Диона кивнула, словно он ответил ей.
— Что ж, теперь Рим правит Египтом. Мы пропали. Ты рад тому, что оказался прав?
— Зачем ты так? И смерть Клеопатры и Антония — тяжелый удар для меня. А что до Египта…
Он умолк, пытаясь проглотить комок в горле, и, немного погодя, продолжил.
— Я просил, чтобы мне дали должность в Александрии. Конечно, не наместника — это слишком хлопотно, тем более что я не был консулом. И я никогда палец о палец не ударял, чтобы стать претором. Не гожусь я для столь высокого ранга… Но им нужны люди, которые наведут здесь порядок, которые знают город, понимают, что ему нужно и чего он хочет.
— Да, это не всегда одно и то же. — Дионе всегда нравилось смотреть на него, даже сейчас, когда сердце разрывалось от боли. — Что ж, теперь ты найдешь себе жену-римлянку — пусть Roma Dea будет счастлива.
Луций Севилий казался таким оскорбленным, что она с трудом удержалась от смеха.
— Ты и вправду думаешь, что она такая сентиментальная? Roma Dea хотела только верности, исполнения долга — и получила это. Какое ей дело до счастья рабов? И потом, у меня, — добавил он быстро, — уже есть жена.
— Но не по законам Рима.
— Законы Рима могут меняться.
— У меня больше не будет детей. Мариамна забрала все.
— Одной ее вполне достаточно.
«Упрямый римлянин», — подумала Диона, но она уже почти не сердилась, наоборот, хотелось рассмеяться. Ох, как она ненавидела римлян. И любила… Ей придется всю жизнь иметь с ними дело — если, конечно, она не изберет путь царицы. Но путь этот — увы — был для нее заказан. Она хотела жить.
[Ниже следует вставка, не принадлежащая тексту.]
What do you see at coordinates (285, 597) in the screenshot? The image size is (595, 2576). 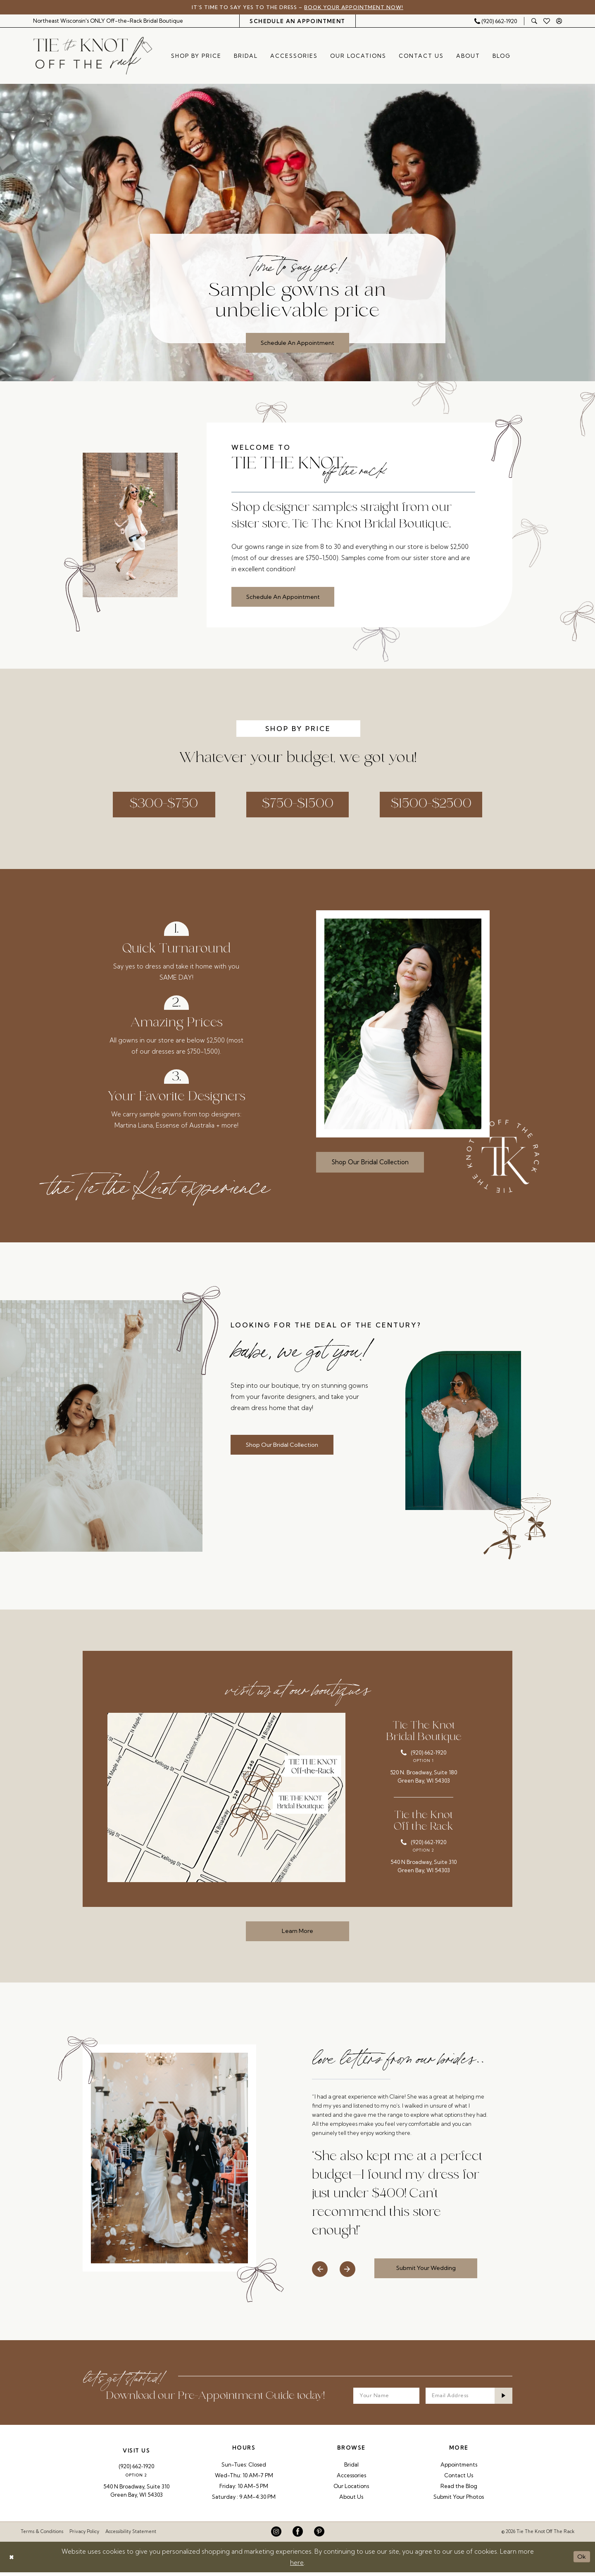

Даже в таком безумном мире. Даже без Клеопатры.
— Когда римская империя обратится в прах, — сказала она, — Египет по-прежнему будет жить…
Он кивнул.
— Да, и я вижу это. И радуюсь. Египет дорог мне — так же, как и империя, которая, кстати, пока не пала и, думаю, долго еще не падет. До моей смерти — наверняка. А потом меня это вряд ли будет волновать.
Несмотря на все усилия, Диона прыснула. Она никогда не умела долго сохранять серьезность в присутствии этого мужчины — мрачного римлянина, которого, считалось, напрочь покидало чувство юмора.
— Я буду сражаться с Римом. Я сделаю все, чтобы сохранить Александрию и Египет.
— Не сомневаюсь, — согласился Луций Севилий. — Иначе ты будешь не ты.
— Иногда мне хочется, — сказала Диона, помолчав, — чтобы ты умел ссориться, как обычный мужчина.
— А зачем мне быть обычным? — поинтересовался он.
Зачем? В самом деле, зачем?
— Ах ты, тупой римлянин!
— Упрямая египтянка!
Они улыбались друг другу. Было уже очень поздно. Они казались совершенно глупыми, блаженно-глупыми, но были живы и смеялись, хотя мир этот кончился.
А в конце, как знали древние египтяне, всегда бывают зерна; а зерна дают всходы, цветы и плоды — и заново творят мир.